Datagramas
A Python library for your Jupyter Notebook that helps you to use and scaffold visualizations with d3.js. It works with 3.4 or newer.
NOTE We are currently updating this library to the 1.0.0 version. Please help us test if installation works ok :)
Overview
Datagramas is a visualization development support tool and a visualization library at the same time. Initially I implemented it to help me develop visualizations in the context of my doctoral thesis. I was researching the mixture of algorithms and visualizations, and therefore I was always iterating over algorithm and visualization design. Hence, currently datagramas supports some visualizations that I needed to implement in my doctoral thesis, plus other examples I found to be interesting to explore.
The main objective of datagramas is to provide an environment to bootstrap visualization implementations, and use scaffolding through templates to be able to reuse the visualizations and to explore data in the Jupyter Notebook.

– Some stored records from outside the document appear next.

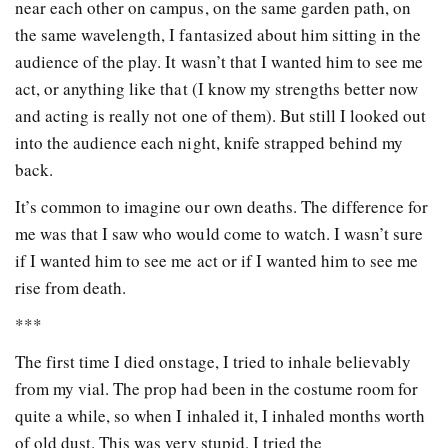
near each other on campus, on the same garden path, on
the same wavelength, I fantasized about him sitting in the
audience of the play. It wasn’t that I wanted him to see me
act, or anything like that (I know my strengths better now
and acting is really not one of them). But still I looked out
into the audience each night, knife strapped behind my
back.
It’s common to imagine our own deaths. The difference for
me was that I saw who would come to watch. I wasn’t sure
if I wanted him to see me act or if I wanted him to see me
rise from death.
***
The first time I died onstage, I tried to inhale believably
from my vial. The prop had been in the costume room for
quite a while, so when I inhaled it, I inhaled months worth
of old dust. This was very stupid. I tried the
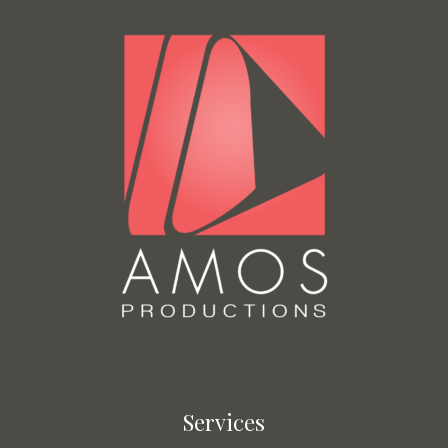
Services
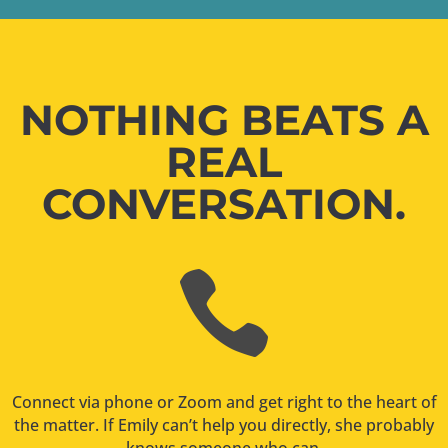
NOTHING BEATS A
REAL
CONVERSATION.

Connect via phone or Zoom and get right to the heart of
the matter. If Emily can’t help you directly, she probably
knows someone who can.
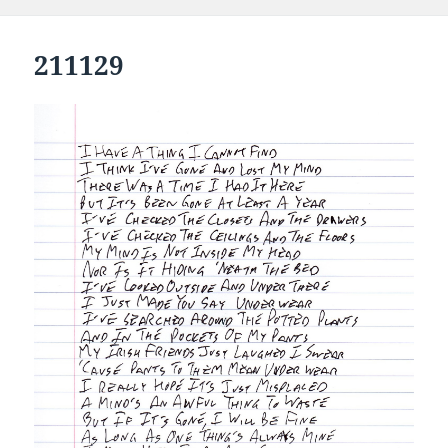
211129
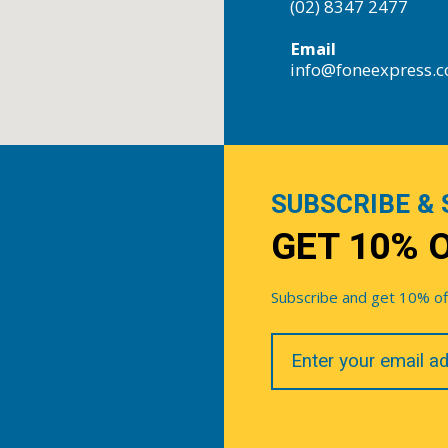
(02) 8347 2477
Email
info@foneexpress.
SUBSCRIBE & 
GET 10% 
Subscribe and get 10% off 
Your
Email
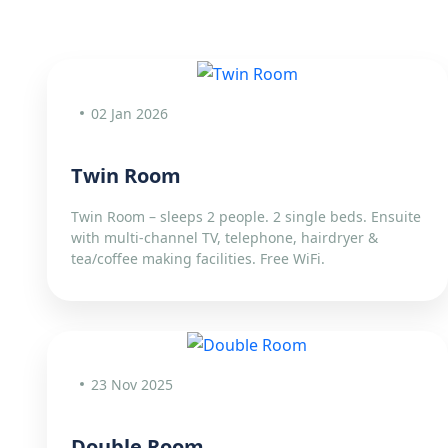
02 Jan 2026
Twin Room
Twin Room – sleeps 2 people. 2 single beds. Ensuite
with multi-channel TV, telephone, hairdryer &
tea/coffee making facilities. Free WiFi.
23 Nov 2025
Double Room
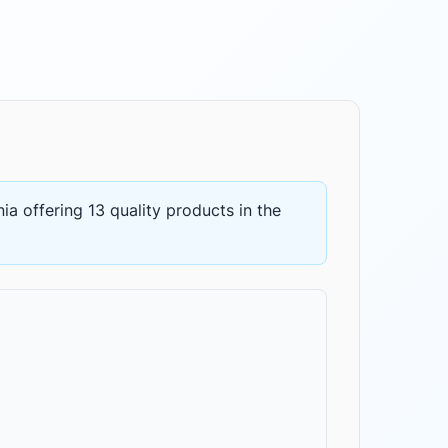
nia
offering
13 quality products
in the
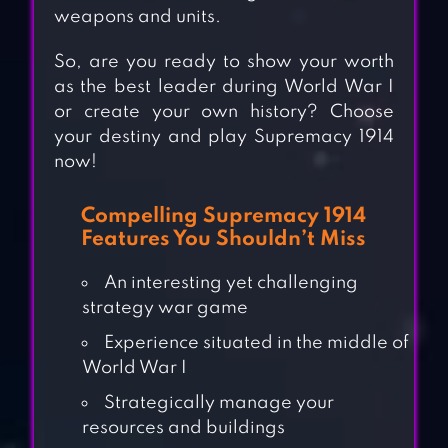
weapons and units.
So, are you ready to show your worth
as the best leader during World War I
or create your own history? Choose
your destiny and play Supremacy 1914
now!
Compelling Supremacy 1914
Features You Shouldn’t Miss
An interesting yet challenging
strategy war game
Experience situated in the middle of
World War I
Strategically manage your
resources and buildings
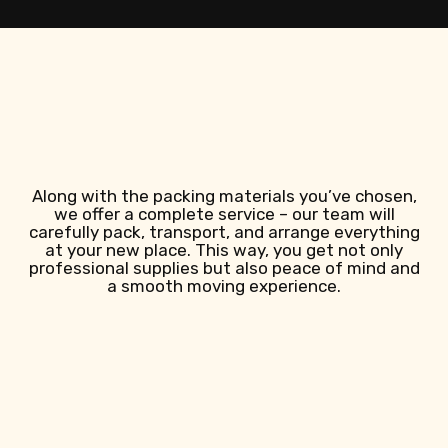
Along with the packing materials you’ve chosen,
we offer a complete service – our team will
carefully pack, transport, and arrange everything
at your new place. This way, you get not only
professional supplies but also peace of mind and
a smooth moving experience.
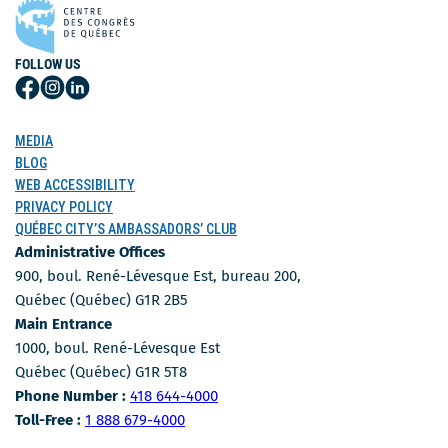
FOLLOW US
Follow
Follow
Follow
Us
Us
Us
on
on
on
MEDIA
Facebook
Instagram
LinkedIn
BLOG
WEB ACCESSIBILITY
PRIVACY POLICY
QUÉBEC CITY’S AMBASSADORS’ CLUB
Administrative Offices
900, boul. René-Lévesque Est, bureau 200,
Québec (Québec) G1R 2B5
Main Entrance
1000, boul. René-Lévesque Est
Québec (Québec) G1R 5T8
Phone Number
Phone Number :
418 644-4000
Toll-free number
Toll-Free :
1 888 679-4000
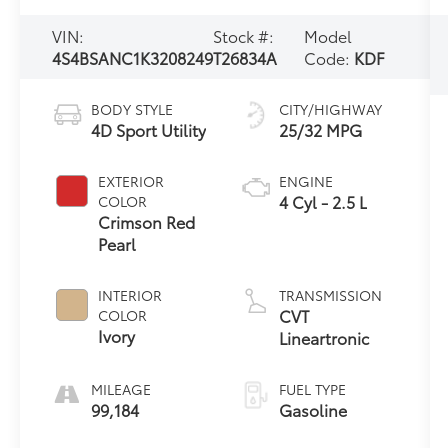
VIN:
Stock #:
Model
4S4BSANC1K3208249
T26834A
Code:
KDF
BODY STYLE
CITY/HIGHWAY
4D Sport Utility
25/32 MPG
EXTERIOR
ENGINE
4 Cyl - 2.5 L
COLOR
Crimson Red
Pearl
INTERIOR
TRANSMISSION
CVT
COLOR
Ivory
Lineartronic
MILEAGE
FUEL TYPE
99,184
Gasoline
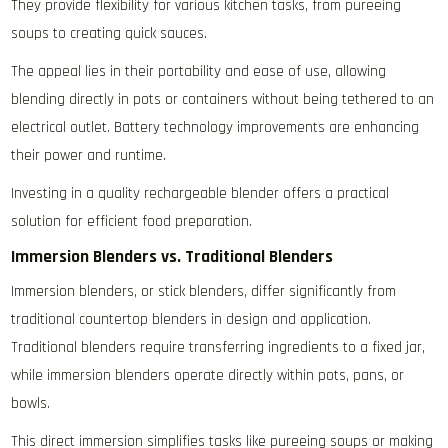
They provide flexibility for various kitchen tasks‚ from pureeing
soups to creating quick sauces.
The appeal lies in their portability and ease of use‚ allowing
blending directly in pots or containers without being tethered to an
electrical outlet. Battery technology improvements are enhancing
their power and runtime.
Investing in a quality rechargeable blender offers a practical
solution for efficient food preparation.
Immersion Blenders vs. Traditional Blenders
Immersion blenders‚ or stick blenders‚ differ significantly from
traditional countertop blenders in design and application.
Traditional blenders require transferring ingredients to a fixed jar‚
while immersion blenders operate directly within pots‚ pans‚ or
bowls.
This direct immersion simplifies tasks like pureeing soups or making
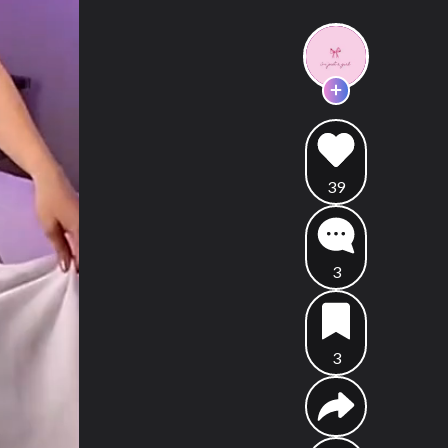
39
3
3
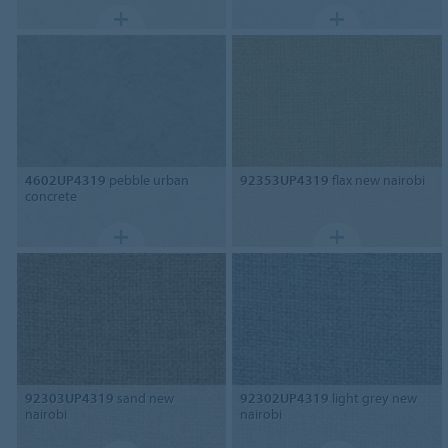
4602UP4319
pebble urban
92353UP4319
flax new nairobi
concrete
92303UP4319
sand new
92302UP4319
light grey new
nairobi
nairobi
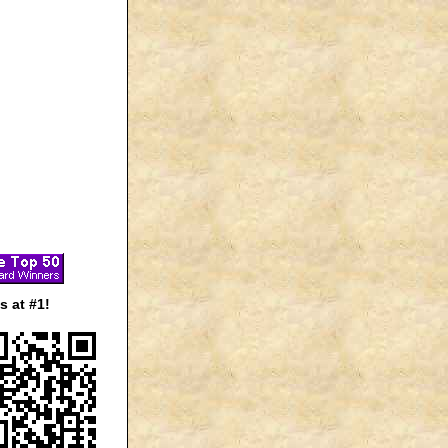
 at #1!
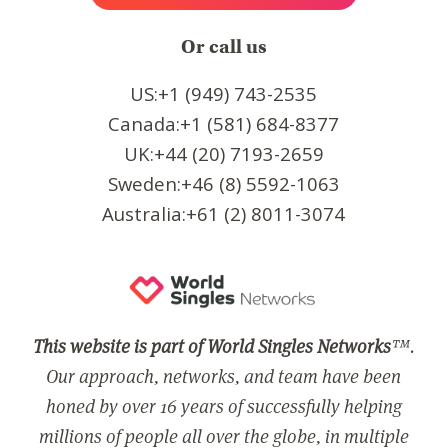
Or call us
US:+1 (949) 743-2535
Canada:+1 (581) 684-8377
UK:+44 (20) 7193-2659
Sweden:+46 (8) 5592-1063
Australia:+61 (2) 8011-3074
This website is part of World Singles Networks
™.
Our approach, networks, and team have been
honed by over 16 years of successfully helping
millions of people all over the globe, in multiple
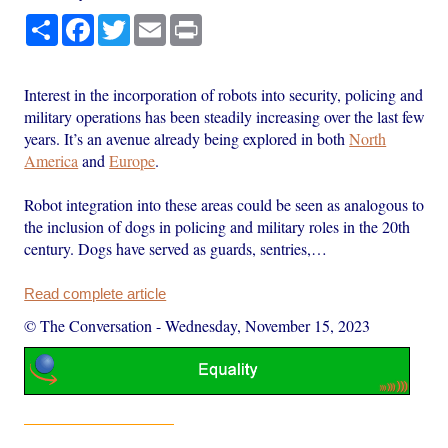
Share
Facebook
Twitter
Email
Print
Interest in the incorporation of robots into security, policing and
military operations has been steadily increasing over the last few
years. It’s an avenue already being explored in both
North
America
and
Europe
.
Robot integration into these areas could be seen as analogous to
the inclusion of dogs in policing and military roles in the 20th
century. Dogs have served as guards, sentries,…
Read complete article
© The Conversation
-
Wednesday, November 15, 2023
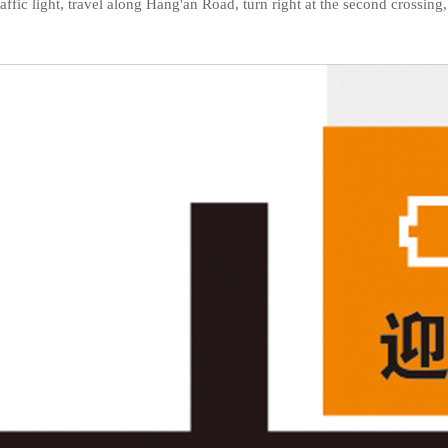
st traffic light, travel along Hang'an Road, turn right at the second cross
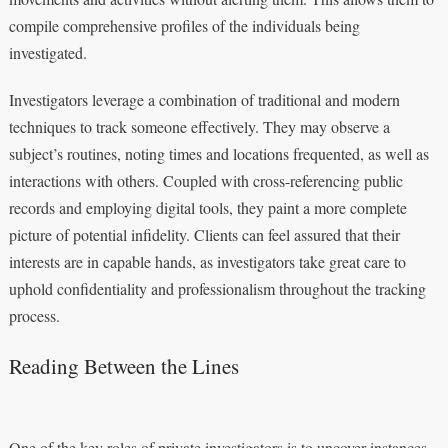
compile comprehensive profiles of the individuals being
investigated.
Investigators leverage a combination of traditional and modern
techniques to track someone effectively. They may observe a
subject’s routines, noting times and locations frequented, as well as
interactions with others. Coupled with cross-referencing public
records and employing digital tools, they paint a more complete
picture of potential infidelity. Clients can feel assured that their
interests are in capable hands, as investigators take great care to
uphold confidentiality and professionalism throughout the tracking
process.
Reading Between the Lines
One of the key roles of private investigators is to uncover instances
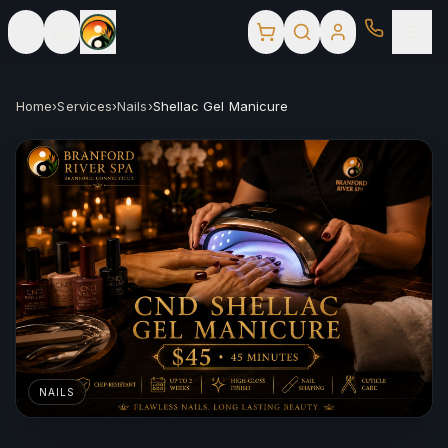
Home
›
Services
›
Nails
›
Shellac Gel Manicure
NAILS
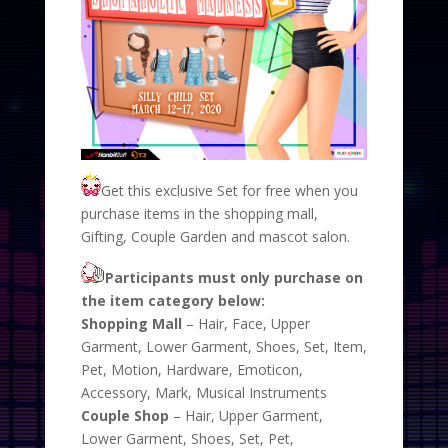
Get this exclusive Set for free when you
purchase items in the shopping mall,
Gifting, Couple Garden and mascot salon.
Participants must only purchase on
the item category below:
Shopping Mall
– Hair, Face, Upper
Garment, Lower Garment, Shoes, Set, Item,
Pet, Motion, Hardware, Emoticon,
Accessory, Mark, Musical Instruments
Couple Shop
– Hair, Upper Garment,
Lower Garment, Shoes, Set, Pet,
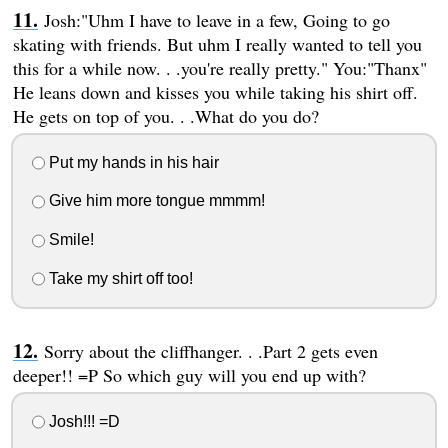
Josh:"Uhm I have to leave in a few, Going to go
skating with friends. But uhm I really wanted to tell you
this for a while now. . .you're really pretty." You:"Thanx"
He leans down and kisses you while taking his shirt off.
He gets on top of you. . .What do you do?
Put my hands in his hair
Give him more tongue mmmm!
Smile!
Take my shirt off too!
Sorry about the cliffhanger. . .Part 2 gets even
deeper!! =P So which guy will you end up with?
Josh!!! =D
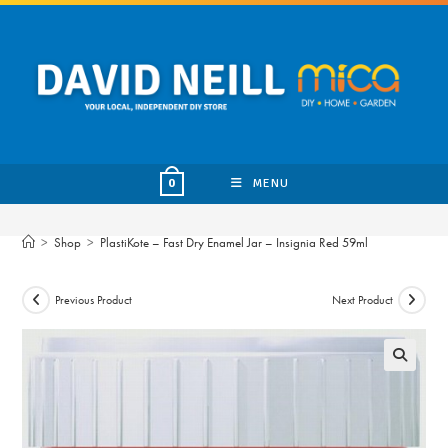
Skip
to
content
MENU
0
>
Shop
>
PlastiKote – Fast Dry Enamel Jar – Insignia Red 59ml
Previous Product
Next Product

An important aspect of datagramas is that it works with standard scientific Python data-structures: pandas DataFrames and NetworkX graphs. By using datagramas to develop your visualization, you do not need to worry about data structures and formats. For instance, have you ever found an example visualization that seemed to be what you wanted, but the data structure used was arbitrarily chosen by the developer? And that structure was completely different from what you were using/expecting? By using datagramas there are no arbitrary choices - you use DataFrames and specify which columns will be mapped to the visualization, and that's it.
Examples / Documentation
In addition to this readme, the following notebooks serve as examples/documentation:
Initialization / Installation
First, install the python package (please note that the requirements are needed to run datagramas, but not the examples):
$ pip install -r requirements.txt
$ python setup.py install
Then make a symbolic link in your IPython profile to the datagramas libs folder:
$ cd ~/.jupyter/custom
$ ~/.jupyter/custom$ ln -s ~/path_to_datagramas/datagramas/libs/ datagramas
And finally, edit the custom.js
file and add the following lines (if there is no such file, create it):
require.config({
paths: {
"sankey": "/custom/datagramas/d3-sankey/sankey",
"cartogram": "/custom/datagramas/d3-cartogram/cartogram",
"d3": "/custom/datagramas/d3/d3.min",
"leaflet": "/custom/datagramas/leaflet/leaflet",
"topojson": "/custom/datagramas/topojson/topojson.min",
"parsets": "/custom/datagramas/d3-parsets-1.2.4/d3.parsets",
"datagramas": "/custom/datagramas/datagramas",
"force_edge_bundling": "/custom/datagramas/d3-force-bundling/d3.ForceEdgeBundling",
"legend": "/custom/datagramas/d3-legend/d3-legend.min",
"cloud": "/custom/datagramas/d3-cloud/d3.layout.cloud",
"cola": "/custom/datagramas/cola/cola.min",
"d3-geo-projection": "/custom/datagramas/d3-geo-projection/d3.geo.projection.min",
"d3-tip": "/custom/datagramas/d3-tip/index"
},
shim: {
"sankey": {
"exports": "d3.sankey",
"deps": ["d3"]
},
"cartogram": {
"exports": "d3.cartogram",
"deps": ["d3"]
},
"cola": {
"exports": "cola",
"deps": ["d3"]
},
"parsets": {
"exports": "d3.parsets",
"deps": ["d3"]
},
"legend": {
"exports": "d3.legend",
"deps": ["d3"]
},
"d3-geo-projection": {
"exports": "d3.geo.projection",
"deps": ["d3"]
},
"d3-tip": {
"exports": "d3.tip",
"deps": ["d3"]
}
},
});
require(['datagramas'], function(datagramas) {
datagramas.add_css('/custom/datagramas/datagramas.css');
});
This code can be generated by the Python function datagramas.init_javascript_code(path='/custom/datagramas')
.
It will make Jupyter to load the necessary Javascript code for datagramas every time you load a notebook file.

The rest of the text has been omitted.